Jade is the third album of Sweetbox and the second with Jade Villalon as a frontwoman. It was released in 2002 in Japan and Europe, 2003 in Taiwan, and 2004 in Korea. Although similar to Classified, the album saw new influences emerging, and showcased a number of tracks, such as "Lighter Shade of Blue", that had not sampled famous classical pieces.

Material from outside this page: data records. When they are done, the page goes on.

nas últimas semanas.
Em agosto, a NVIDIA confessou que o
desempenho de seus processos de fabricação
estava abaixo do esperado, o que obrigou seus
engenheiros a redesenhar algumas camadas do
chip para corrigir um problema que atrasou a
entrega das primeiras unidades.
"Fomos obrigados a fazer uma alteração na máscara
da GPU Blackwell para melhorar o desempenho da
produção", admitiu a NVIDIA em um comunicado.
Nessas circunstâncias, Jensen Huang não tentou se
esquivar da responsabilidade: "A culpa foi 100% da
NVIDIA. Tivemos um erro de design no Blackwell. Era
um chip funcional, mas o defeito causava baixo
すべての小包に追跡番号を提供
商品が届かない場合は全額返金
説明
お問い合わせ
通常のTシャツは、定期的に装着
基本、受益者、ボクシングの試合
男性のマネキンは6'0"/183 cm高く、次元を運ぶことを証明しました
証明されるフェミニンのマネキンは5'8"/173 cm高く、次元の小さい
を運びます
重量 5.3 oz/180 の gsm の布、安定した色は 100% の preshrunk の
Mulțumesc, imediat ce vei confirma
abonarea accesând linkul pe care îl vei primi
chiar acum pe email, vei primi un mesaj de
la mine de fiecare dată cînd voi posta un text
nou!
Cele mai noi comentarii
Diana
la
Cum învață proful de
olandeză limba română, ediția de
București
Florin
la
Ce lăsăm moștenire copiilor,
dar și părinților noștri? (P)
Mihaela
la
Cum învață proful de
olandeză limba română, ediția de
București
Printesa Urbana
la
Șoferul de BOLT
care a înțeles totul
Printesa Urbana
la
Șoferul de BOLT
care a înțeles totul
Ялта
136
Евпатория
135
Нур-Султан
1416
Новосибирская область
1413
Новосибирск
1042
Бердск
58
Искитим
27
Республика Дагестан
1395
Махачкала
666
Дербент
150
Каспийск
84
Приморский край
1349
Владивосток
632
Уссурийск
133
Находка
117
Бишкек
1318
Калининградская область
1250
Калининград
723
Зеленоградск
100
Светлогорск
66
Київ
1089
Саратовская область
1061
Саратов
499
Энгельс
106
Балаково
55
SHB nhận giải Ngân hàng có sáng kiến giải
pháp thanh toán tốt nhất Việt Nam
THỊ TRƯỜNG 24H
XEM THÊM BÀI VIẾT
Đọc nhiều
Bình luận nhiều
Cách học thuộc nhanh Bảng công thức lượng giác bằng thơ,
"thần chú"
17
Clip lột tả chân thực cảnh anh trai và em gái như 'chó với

A year later, a Silver edition was released with acoustic versions of some of the songs, including remixes and the re-vamped, re-done version of "Lighter Shade of Blue" that was featured on the "Here on My Own" music video, and a bonus DVD with three music videos.

==Track listing==

Standard Edition
| No. | Title | Length |
|---|---|---|
| 1. | "Human Sacrifice" | 3:19 |
| 2. | "Read My Mind" | 3:05 |
| 3. | "Unforgiven" | 3:18 |
| 4. | "Lighter Shade Of Blue" | 3:49 |
| 5. | "Utopia" | 3:00 |
| 6. | "Don't Push Me" | 3:14 |
| 7. | "On The Radio" | 3:12 |
| 8. | "Alright" | 3:02 |
| 9. | "Stay" (Siobhan Fahey, Marcella Detroid, David A. Stewart) | 3:32 |
| 10. | "Falling" | 3:58 |
| 11. | "Fool Again" | 3:04 |
| 12. | "Easy Come, Easy Go" | 2:52 |
| Total length: |  | 39:16 |

Japanese Edition
| No. | Title | Length |
|---|---|---|
| 13. | "Always on My Mind" (Johnny Christopher, Mark James, Wayne Carson) | 2:48 |
| 14. | "One Kiss (Acoustic Version)" | 3:17 |

Taiwanese Edition
| No. | Title | Length |
|---|---|---|
| 13. | "Read My Mind (Acoustic Version)" | 3:24 |
| 14. | "Unforgiven (Geo's Mix)" | 3:19 |

Silver Edition
| No. | Title | Length |
|---|---|---|
| 1. | "Alright" | 3:04 |
| 2. | "Don't Push Me" | 3:26 |
| 3. | "Utopia" | 3:00 |
| 4. | "Lighter Shade Of Blue" | 3:52 |
| 5. | "Not Your Doctor" | 3:43 |
| 6. | "Human Sacrifice" | 3:05 |
| 7. | "Unforgiven" | 3:00 |
| 8. | "Easy Come, Easy Go" | 2:43 |
| 9. | "Read My Mind (Acoustic Version)" | 3:23 |
| 10. | "Unforgiven (Geo's Mix)" | 3:16 |
| 11. | "Here On My Own (Lighter Shade Of Blue)" | 3:32 |
| 12. | "Read My Mind (Jazztronic Mix)" | 3:19 |
| Total length: |  | 39:21 |

Video Clips DVD
| No. | Title | Length |
|---|---|---|
| 1. | "Read My Mind" |  |
| 2. | "Unforgiven" |  |
| 3. | "Here On My Own (Lighter Shade Of Blue)" |  |

==Credits==
Standard Edition
- Backing Vocals - Denise, Mucky
- Executive Producer – Heiko Schmidt
- Vocals - Jade Villalon
- Mixed By - Geoman
Silver Edition
- Guitar - Geo
- Guitar, Mandolin - Holger Düchting
- Guitar (Bass) - Oliver Poschmann
- Guitars, Backing Vocals - Toby Breitenbach
- Percussion - Tilman Bruno
- Producer - Geoman
- Backing Vocals - Denise
- Written By - Geoman, Villalon

==Samples==
- "Human Sacrifice" samples 'Pavane (Fauré)' from Gabriel Fauré
- "Don't Push Me" samples 'Moonlight Sonata' from Beethoven
- "Read My Mind" samples 'Cavalleria Rusticana' from Pietro Mascagni
- "Sacred" samples 'Boléro' from Maurice Ravel

==Certifications==

| Region | Certification | Certified units/sales |
| Japan (RIAJ) | Gold | 100,000^{^} |
^{^} Shipments figures based on certification alone.